Shocking discovery!

 

I use FXOpen as my broker and have had some strange results from my EA this past week. To cut a long story short I discovered that trading on

  • Live trading on an ECN account vs
  • results of back test for the same period (one week only) on the same ECN Live account and
  • back test for the same period on a Demo ECN account of the same broker

gave THREE different results!

When I checked the historical data for the period 4 Jan 2012 to 23 March 2012 I discovered that the data between the two ECN accounts are identical from 4 Jan - 23 Feb 11h40, BUT from 23 Feb 11h41 onwards the data starts to be different between the two accounts.

When I asked FXOpen about this they seem to think that there is nothing wrong with this.

This brings me to this conclusion:

Brokers van manipulate data any way they want to. So if you do all your testing of your system or EA on a demo account, back and forward testing and find it to be very profitable - as soon as you start using this same EA with the same broker on the same type of account you can lose all your money.

Even if you do all your testing on the Live account data the same will be true.

SO HOW CAN WE EVER WIN? Except this is a very robust EA with long term transactions you are bound to lose!

Has anyone had the same experience as me? And what can be done about it?

 

I know that Live and Demo accounts from the same Broker can differ in a number of ways, Spread, Commission . . . it wouldn't surprise me to find that there can be slight differences in the data also.

Testing in the Strategy Tester vs Live or Demo is different because the ST does not simulate an ECN Broker nor does it simulate slippage or delays in placing or closing orders.

It is often said that all that is needed in Forex to b successful is a small edge, I don't believe this to be true . . . maybe if you have fixed very small spreads, but that is not the reality of retail Forex trading. A small edge can soon be negated by a change in spread . . .

Being successful in Forex is one of, if not the, hardest things you will ever do . . . . the vast majority of people that try will fail.

 

Not shocking at all.


1) Is commission simulated on the tester?

2) Compare the Spread

3) How different is the datafeed. If its only a few pips then everything is normal. Demofeed thends to be more laggy/smoothed

4) Your EA seems to be really spread, / tick data sensitive.

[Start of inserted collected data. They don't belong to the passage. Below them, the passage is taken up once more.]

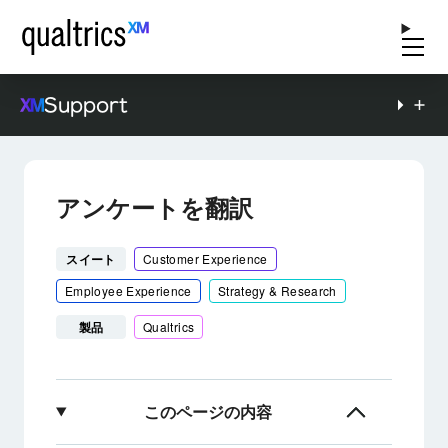
Support
アンケートを翻訳
スイート
Customer Experience
Employee Experience
Strategy & Research
製品
Qualtrics
このページの内容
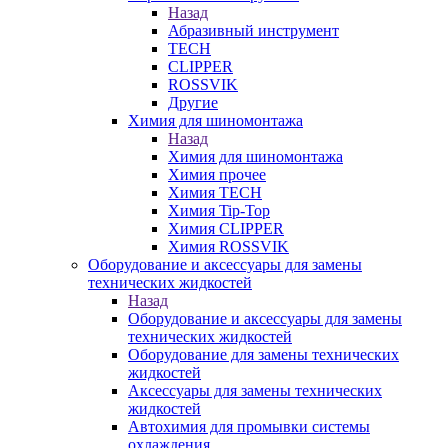
Назад
Абразивный инструмент
TECH
CLIPPER
ROSSVIK
Другие
Химия для шиномонтажа
Назад
Химия для шиномонтажа
Химия прочее
Химия TECH
Химия Tip-Top
Химия CLIPPER
Химия ROSSVIK
Оборудование и аксессуары для замены
технических жидкостей
Назад
Оборудование и аксессуары для замены
технических жидкостей
Оборудование для замены технических
жидкостей
Аксессуары для замены технических
жидкостей
Автохимия для промывки системы
охлаждения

5) Do not blame the broker for something you have not calculated.

6) Tester does not even simulate Gaps, Spikes, Requotes, Slippage

99.999% of the EA's performance will be: Backtest > Demo > Live.


Without more details on your takeprofit/stoploss timeframe i cannot say more

 

I agree with both RaptorUK and Zuegg.

To expand on the Backtest>Demo>Live, I trade a 100K lot standard account on a VPS. I don't like to do any work on a VPS other then setup my EA's and charts, so I set up duplicate charts and EA's on a local demo acount. I figured I could just check my laptop and know what is going on the VPS, wrong! The results from the first day I started this setup were not even close. I've also noticed differences between the number of trades in a backtest and number of trades in demo and live accounts. I trade on newbars so I thought it would be pretty close.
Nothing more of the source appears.